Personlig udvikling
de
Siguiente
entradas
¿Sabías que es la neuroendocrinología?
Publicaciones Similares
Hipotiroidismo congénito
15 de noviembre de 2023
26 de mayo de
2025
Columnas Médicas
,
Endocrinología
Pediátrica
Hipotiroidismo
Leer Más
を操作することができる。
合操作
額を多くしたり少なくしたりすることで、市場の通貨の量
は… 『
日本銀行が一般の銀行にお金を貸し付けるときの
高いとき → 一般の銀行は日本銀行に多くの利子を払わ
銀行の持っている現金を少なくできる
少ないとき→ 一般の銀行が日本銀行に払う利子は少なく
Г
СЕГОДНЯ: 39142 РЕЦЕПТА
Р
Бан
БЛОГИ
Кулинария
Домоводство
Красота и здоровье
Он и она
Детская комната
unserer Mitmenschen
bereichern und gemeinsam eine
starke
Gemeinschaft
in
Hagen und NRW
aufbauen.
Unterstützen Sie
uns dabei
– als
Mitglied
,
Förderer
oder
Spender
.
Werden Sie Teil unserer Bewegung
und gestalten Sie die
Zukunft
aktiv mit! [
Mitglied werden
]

+++

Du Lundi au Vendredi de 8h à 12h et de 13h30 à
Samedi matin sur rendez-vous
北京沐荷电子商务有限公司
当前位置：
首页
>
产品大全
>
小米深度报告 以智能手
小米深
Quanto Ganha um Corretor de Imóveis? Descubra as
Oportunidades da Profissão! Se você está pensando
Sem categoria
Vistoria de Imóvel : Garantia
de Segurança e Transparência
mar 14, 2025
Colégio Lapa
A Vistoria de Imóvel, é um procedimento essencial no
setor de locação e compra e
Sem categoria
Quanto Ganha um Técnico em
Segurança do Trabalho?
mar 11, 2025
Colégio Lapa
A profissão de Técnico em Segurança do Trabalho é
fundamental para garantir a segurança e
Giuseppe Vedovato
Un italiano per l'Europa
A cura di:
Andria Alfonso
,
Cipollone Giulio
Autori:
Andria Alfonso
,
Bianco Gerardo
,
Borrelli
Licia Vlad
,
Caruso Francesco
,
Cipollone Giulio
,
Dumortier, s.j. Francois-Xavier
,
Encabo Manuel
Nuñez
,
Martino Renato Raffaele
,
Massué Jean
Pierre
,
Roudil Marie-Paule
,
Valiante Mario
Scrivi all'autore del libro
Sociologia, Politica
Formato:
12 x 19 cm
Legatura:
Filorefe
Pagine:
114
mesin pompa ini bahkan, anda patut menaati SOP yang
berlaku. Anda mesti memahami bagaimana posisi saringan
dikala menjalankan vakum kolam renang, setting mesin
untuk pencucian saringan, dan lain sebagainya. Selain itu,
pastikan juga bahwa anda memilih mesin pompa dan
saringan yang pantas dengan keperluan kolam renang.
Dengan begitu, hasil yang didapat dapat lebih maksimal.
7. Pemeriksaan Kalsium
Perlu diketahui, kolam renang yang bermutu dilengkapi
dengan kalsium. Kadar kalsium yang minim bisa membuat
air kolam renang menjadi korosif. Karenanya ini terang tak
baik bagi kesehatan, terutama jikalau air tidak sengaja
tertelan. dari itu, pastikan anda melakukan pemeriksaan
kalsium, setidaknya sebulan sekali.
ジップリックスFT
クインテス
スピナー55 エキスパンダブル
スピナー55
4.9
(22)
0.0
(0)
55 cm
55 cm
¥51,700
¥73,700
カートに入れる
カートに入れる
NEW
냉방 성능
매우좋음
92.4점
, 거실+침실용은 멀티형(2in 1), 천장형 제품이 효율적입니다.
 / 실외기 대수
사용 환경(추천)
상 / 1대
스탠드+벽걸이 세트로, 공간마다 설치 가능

+++

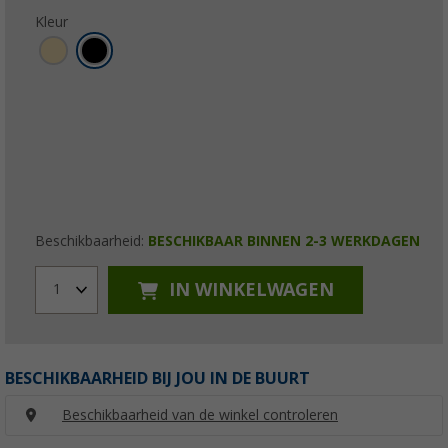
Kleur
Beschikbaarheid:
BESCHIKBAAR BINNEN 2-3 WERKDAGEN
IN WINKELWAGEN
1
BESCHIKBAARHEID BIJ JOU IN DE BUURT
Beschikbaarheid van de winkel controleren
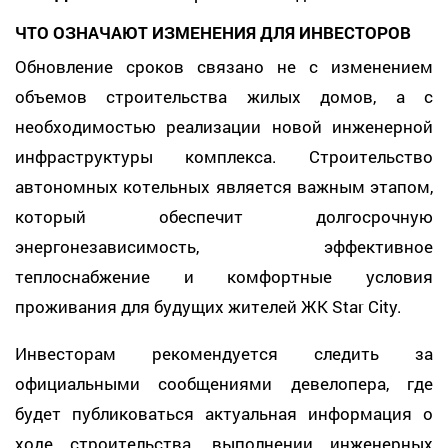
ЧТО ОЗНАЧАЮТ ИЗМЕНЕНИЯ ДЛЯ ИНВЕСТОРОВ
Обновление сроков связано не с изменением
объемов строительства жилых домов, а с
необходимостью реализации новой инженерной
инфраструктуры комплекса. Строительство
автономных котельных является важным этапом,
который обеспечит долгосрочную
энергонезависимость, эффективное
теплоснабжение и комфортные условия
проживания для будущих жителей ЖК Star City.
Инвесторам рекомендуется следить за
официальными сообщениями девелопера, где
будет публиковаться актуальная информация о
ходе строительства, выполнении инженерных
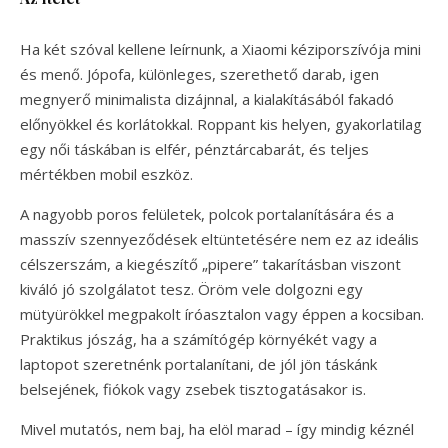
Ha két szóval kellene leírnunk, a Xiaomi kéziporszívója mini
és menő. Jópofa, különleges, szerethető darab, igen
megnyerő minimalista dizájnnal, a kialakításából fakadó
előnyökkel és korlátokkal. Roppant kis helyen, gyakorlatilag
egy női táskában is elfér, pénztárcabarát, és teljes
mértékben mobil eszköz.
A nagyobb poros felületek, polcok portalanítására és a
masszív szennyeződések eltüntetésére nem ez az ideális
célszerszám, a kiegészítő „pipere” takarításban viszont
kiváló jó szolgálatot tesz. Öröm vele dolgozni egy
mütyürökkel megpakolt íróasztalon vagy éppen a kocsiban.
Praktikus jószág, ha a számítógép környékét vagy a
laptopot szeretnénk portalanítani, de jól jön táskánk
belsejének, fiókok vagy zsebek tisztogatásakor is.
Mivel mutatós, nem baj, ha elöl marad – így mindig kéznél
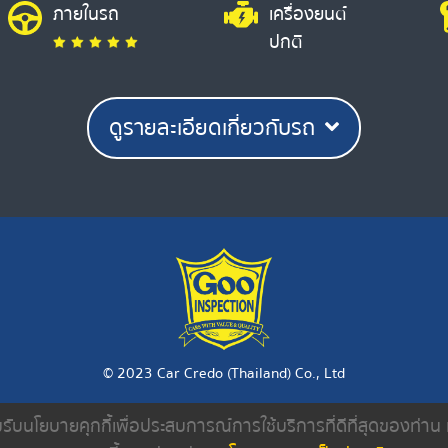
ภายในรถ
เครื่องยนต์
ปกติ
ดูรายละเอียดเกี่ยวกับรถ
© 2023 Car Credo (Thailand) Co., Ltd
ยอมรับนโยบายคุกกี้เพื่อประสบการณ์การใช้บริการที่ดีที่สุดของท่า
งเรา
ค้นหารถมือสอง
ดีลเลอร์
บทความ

+++

| Task requirements |
Find the word "Imóvel" in the entries and show each line where it is found.

| Written response |
Vistoria de Imóvel : Garantia
A Vistoria de Imóvel, é um procedimento essencial no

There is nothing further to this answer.